Varsity Blues (1999)

reviewed by
Susan Granger


Susan Granger's review of "VARSITY BLUES" (Paramount Pictures)

Teenybopper idol James Van Der Beek of TV's "Dawson's Creek" gets a big screen break in this football flick. Its strength is that examines the pressures placed on high school athletes by their parents and coaches. Its weakness is that it reduces a serious topic into all the shamelessly predictable cliches of teenage comedy that are liberally dished out by writer W. Peter Iliff. "Football is a way of life," Van Der Beek explains as a second-string quarterback in rural Texas, where devotion to high-school football attains a religious fervor. "You never question the sanctity of the coaches," he adds.
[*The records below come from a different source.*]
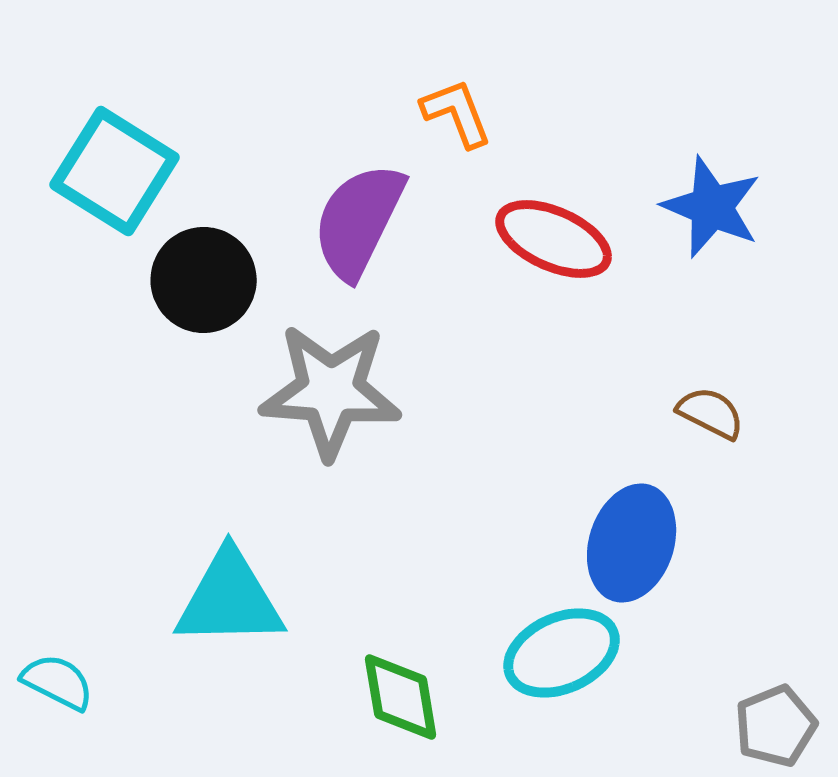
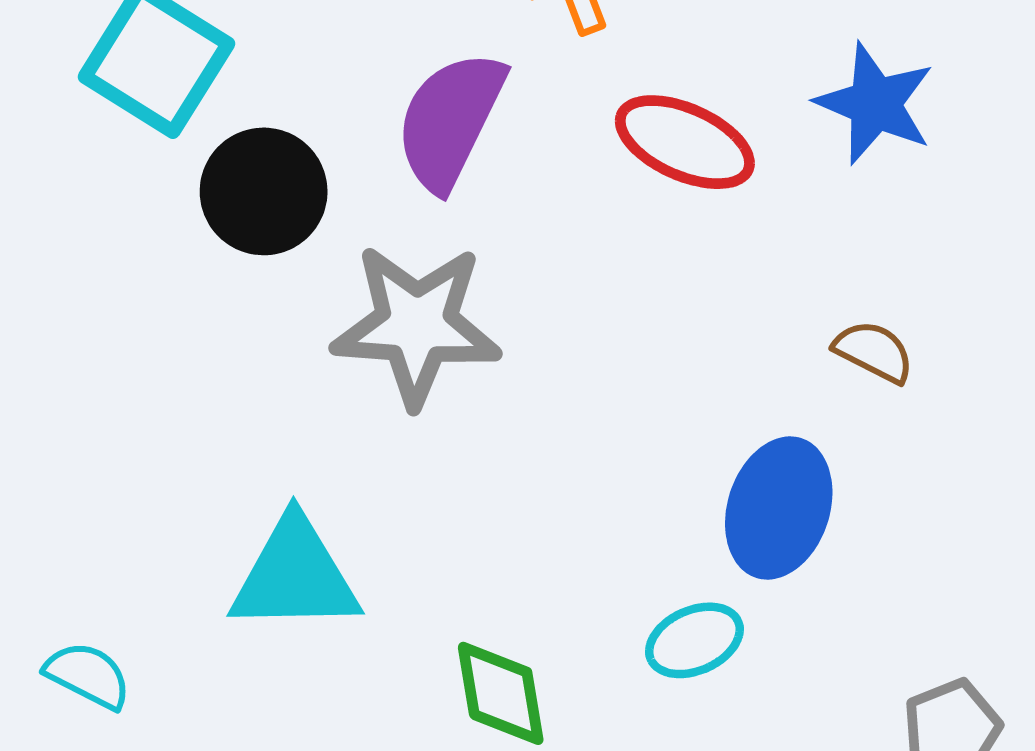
cyan ellipse: (562, 653) -> (694, 640), size x0.7

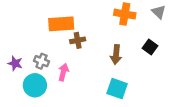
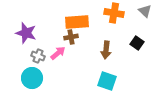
orange rectangle: (61, 24) -> (77, 22), moved
purple star: (15, 63) -> (26, 33), moved, size x1.5
pink arrow: (63, 72) -> (58, 53), moved, turned 35

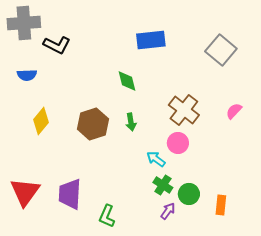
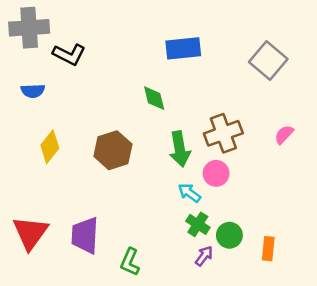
brown cross: (184, 110) -> (223, 133), turned 32
green arrow: (131, 122) -> (180, 149), moved, size x1.6

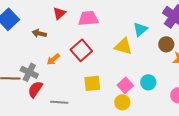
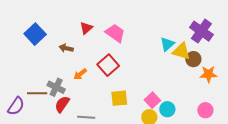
pink trapezoid: (88, 18) -> (115, 33), turned 40
yellow triangle: (123, 46) -> (181, 51), moved
cyan circle: (148, 82) -> (167, 109), moved

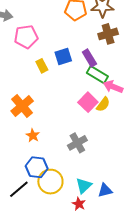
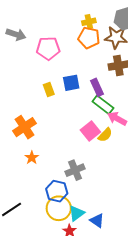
pink pentagon: (26, 37) -> (48, 48), moved
blue hexagon: (37, 167) -> (57, 191), moved
yellow circle: (50, 182) -> (59, 208), moved
blue triangle: (105, 190) -> (97, 221), turned 42

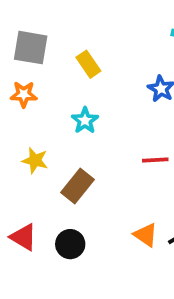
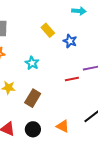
yellow rectangle: (88, 64) -> (48, 30), moved
orange triangle: (146, 235) -> (63, 126), moved

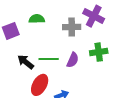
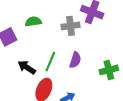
green cross: (99, 52) -> (109, 70), moved
green line: (49, 59) -> (50, 62), turned -60

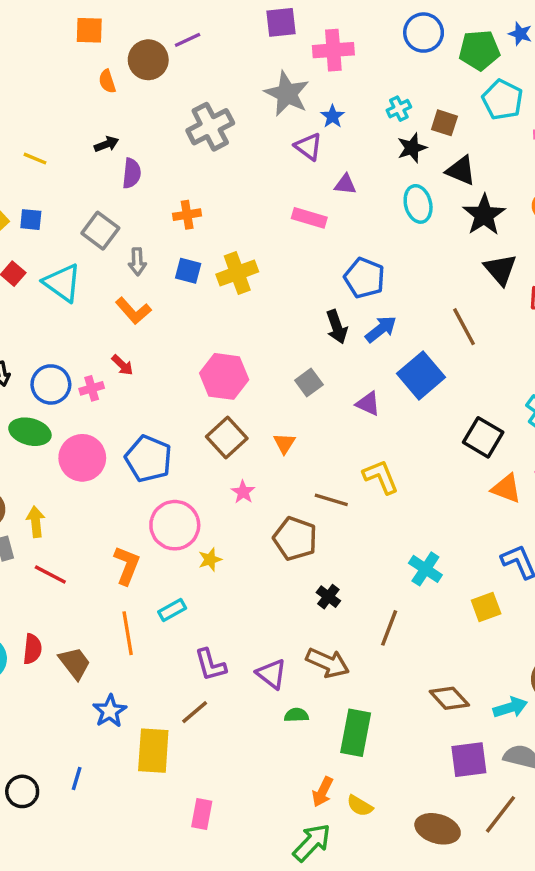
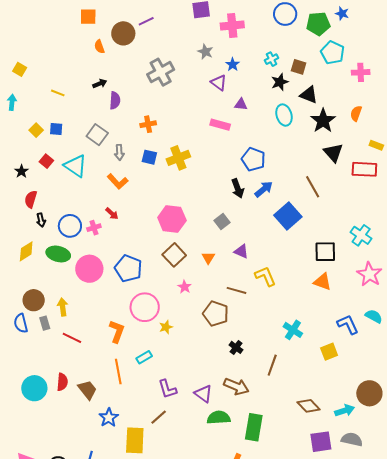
gray star: (287, 94) -> (205, 52), size x0.6
purple triangle: (368, 404) -> (241, 251), moved
black square: (483, 437) -> (325, 252), turned -30
orange triangle: (506, 488) -> (322, 282), moved
green semicircle: (296, 715) -> (219, 418), size x1.6

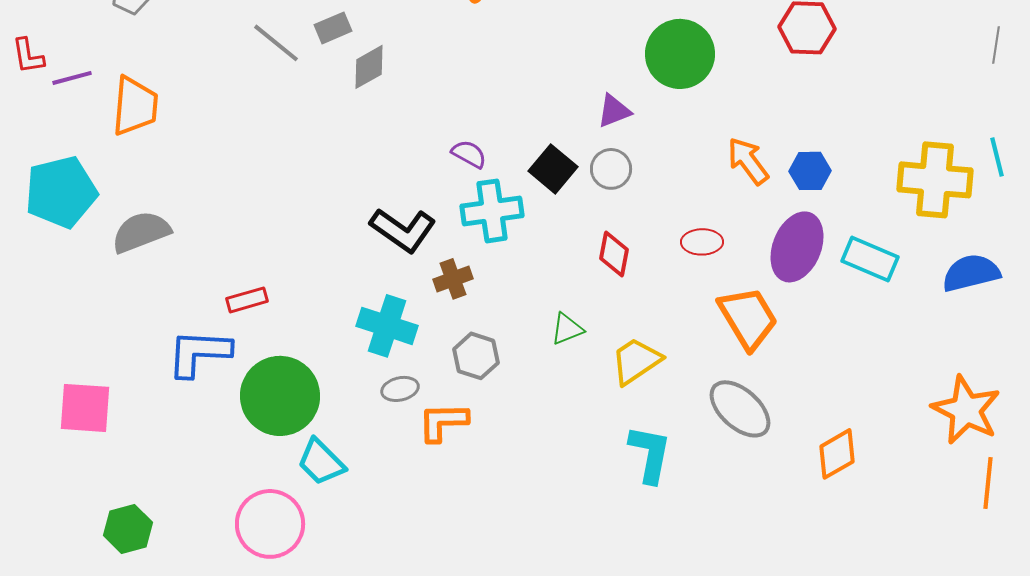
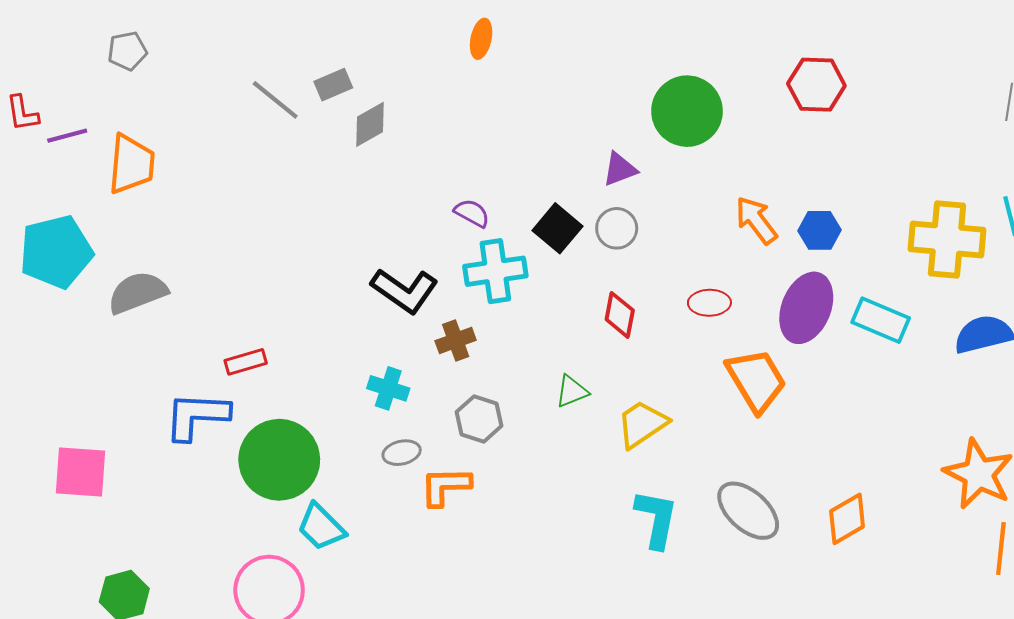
cyan cross: (387, 326) -> (388, 388), size x0.7
gray ellipse: (740, 409) -> (748, 511), moved

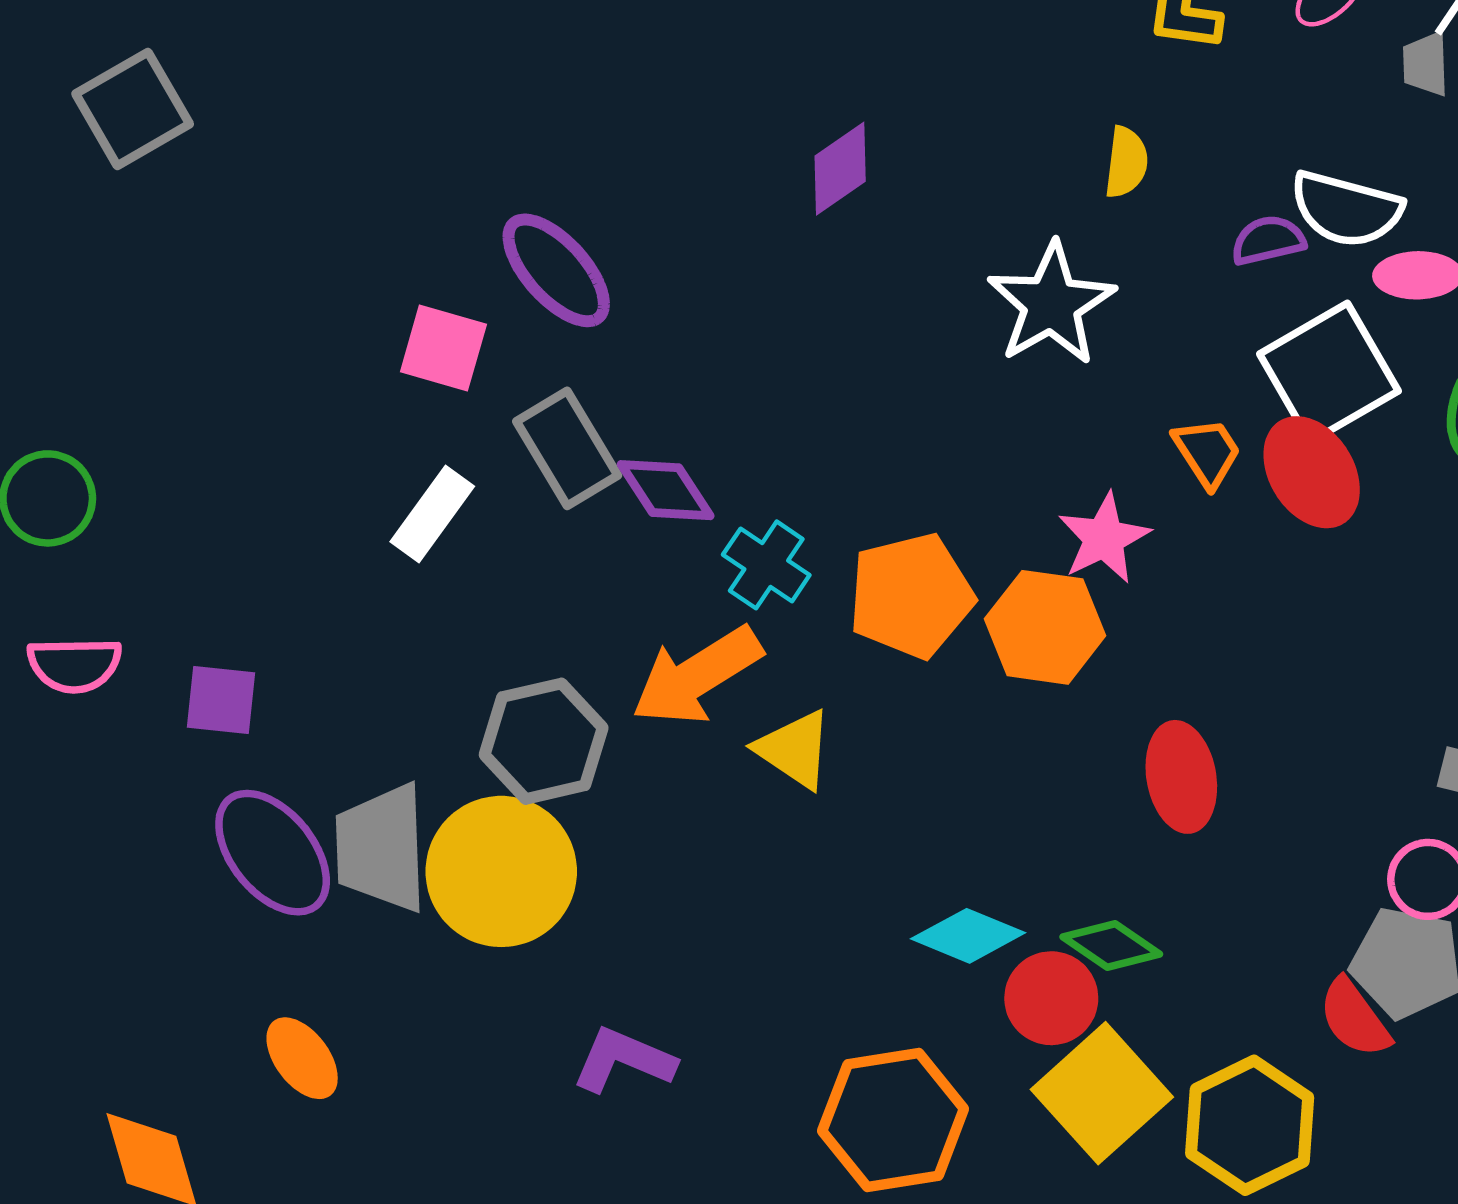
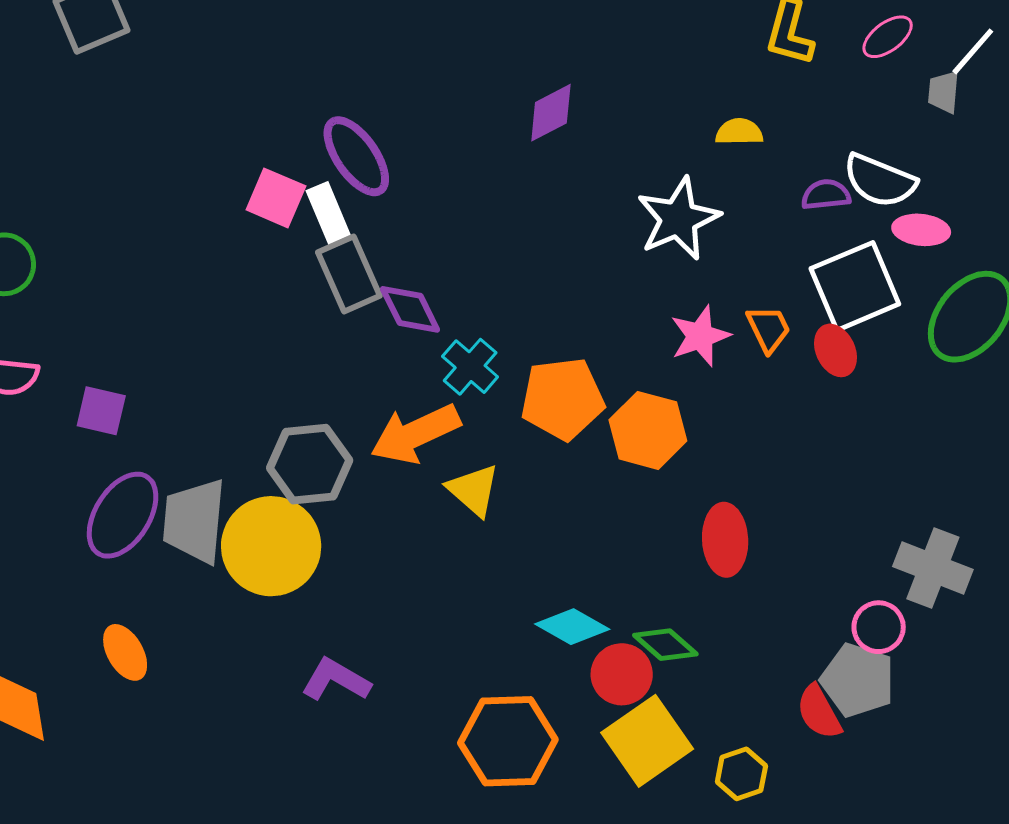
yellow semicircle: (1126, 162) -> (739, 132), turned -105
red ellipse: (1312, 472) -> (835, 350), size x0.7
white rectangle: (432, 514) -> (329, 215), moved, turned -66
pink star: (1104, 538) -> (700, 336), moved
purple ellipse: (273, 853) -> (123, 515), turned 64
yellow hexagon: (1250, 1125) -> (741, 774), size x0.6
Jon Voight plays Bud Kilmer who has coached his West Canaan, Texas, AAA team to two state championships and 22 district championships in his 35-year tenure. There's a big bronze statue of Coach Kilmer right outside of the stadium which is named for him. The story revolves around Van Der Beek and his girl friend (Amy Smart) who rebel against the football mania gripping everyone around them. They're aware of the Coach's tenacity to force ill or injured players to continue in the game and appalled by his racist tendency to ignore black players when it comes to scoring touchdowns. Understandably, the Coach doesn't like him much but, when the star of the team wrecks his knee with five games to go in a winning season, Van Der Beek's pushed up front and center. His chances of an academic scholarship to Brown rest on his performance. The cheerleader subplot is stupefying, as is having a sex education instructor make students chant the common names for sex organs in unison. Not too surprising for her character, though, since she turns out to be a stripper in her off-hours. Unevenly directed by Brian Robbins, on the Granger Movie Gauge of 1 to 10, "Varsity Blues" is fumbling 5. It's V for vulgar.